BRIEF: Extract the lines from the first one in the records below through the line containing "des Bundeslandes und bietet eine Vielzahl von", keeping both ends and leaving out any pictures.
------ RECORDS FOR PROCESSING
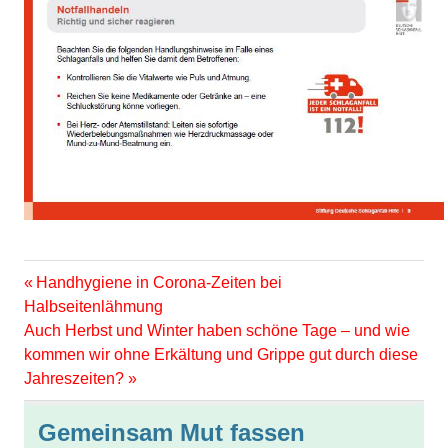
Vorheriger
Beitragsnavigation
Handhygiene in Corona-Zeiten bei
Beitrag:
Halbseitenlähmung
Nächster
Auch Herbst und Winter haben schöne Tage – und wie
Beitrag:
kommen wir ohne Erkältung und Grippe gut durch diese
Jahreszeiten?
Gemeinsam Mut fassen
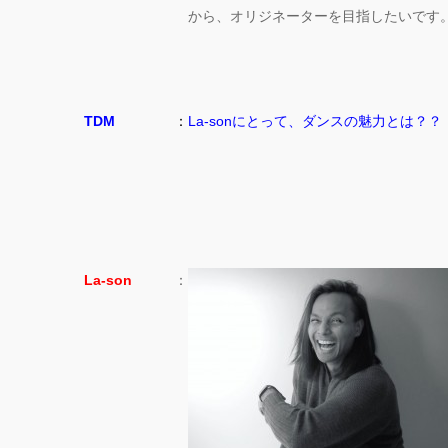
から、オリジネーターを目指したいです
TDM
：
La-sonにとって、ダンスの魅力とは？？
La-son
：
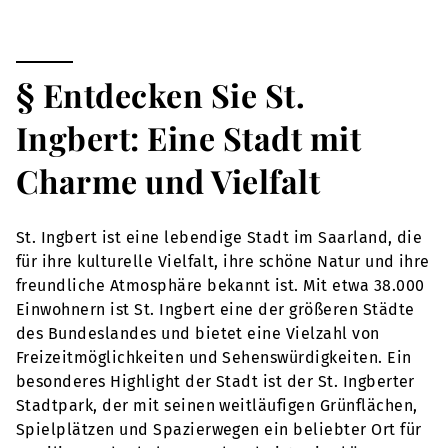
§ Entdecken Sie St.
Ingbert: Eine Stadt mit
Charme und Vielfalt
St. Ingbert ist eine lebendige Stadt im Saarland, die
für ihre kulturelle Vielfalt, ihre schöne Natur und ihre
freundliche Atmosphäre bekannt ist. Mit etwa 38.000
Einwohnern ist St. Ingbert eine der größeren Städte
des Bundeslandes und bietet eine Vielzahl von
Freizeitmöglichkeiten und Sehenswürdigkeiten. Ein
besonderes Highlight der Stadt ist der St. Ingberter
Stadtpark, der mit seinen weitläufigen Grünflächen,
Spielplätzen und Spazierwegen ein beliebter Ort für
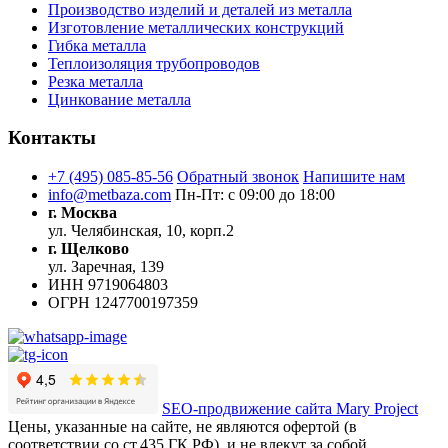
Производство изделий и деталей из металла
Изготовление металлических конструкций
Гибка металла
Теплоизоляция трубопроводов
Резка металла
Цинкование металла
Контакты
+7 (495) 085-85-56
Обратный звонок
Напишите нам
info@metbaza.com
Пн-Пт: с 09:00 до 18:00
г. Москва
ул. Челябинская, 10, корп.2
г. Щелково
ул. Заречная, 139
ИНН
9719064803
ОГРН
1247700197359
SEO-продвижение сайта Mary Project
Цены, указанные на сайте, не являются офертой (в
соответствии со ст.435 ГК РФ), и не влекут за собой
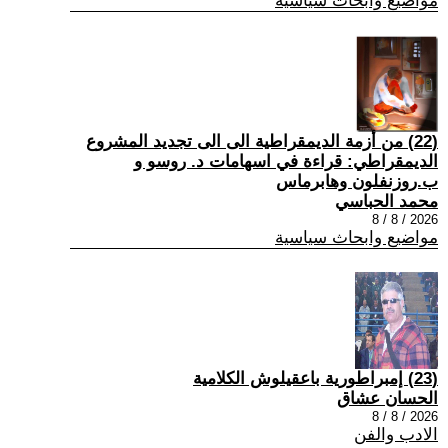
مواضيع وابحاث سياسية
(22) من أزمة الديمقراطية الى الى تجديد المشروع
الديمقراطي: قراءة في اسهامات د. روسو و
ب.روزنفلون وهابرماس
محمد الحباسي
2026 / 8 / 8
مواضيع وابحاث سياسية
(23) إمبراطورية باعقيلوش الكلامية
الحسان عشاق
2026 / 8 / 8
الادب والفن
------------
COMPLETED TASK:
Vorheriger
Beitragsnavigation
Handhygiene in Corona-Zeiten bei
Beitrag:
Halbseitenlähmung
Nächster
Auch Herbst und Winter haben schöne Tage – und wie
Beitrag:
kommen wir ohne Erkältung und Grippe gut durch diese
Jahreszeiten?
Gemeinsam Mut fassen
から、オリジネーターを目指したいです
TDM
：
La-sonにとって、ダンスの魅力とは？？
La-son
：
§ Entdecken Sie St.
Ingbert: Eine Stadt mit
Charme und Vielfalt
St. Ingbert ist eine lebendige Stadt im Saarland, die
für ihre kulturelle Vielfalt, ihre schöne Natur und ihre
freundliche Atmosphäre bekannt ist. Mit etwa 38.000
Einwohnern ist St. Ingbert eine der größeren Städte
des Bundeslandes und bietet eine Vielzahl von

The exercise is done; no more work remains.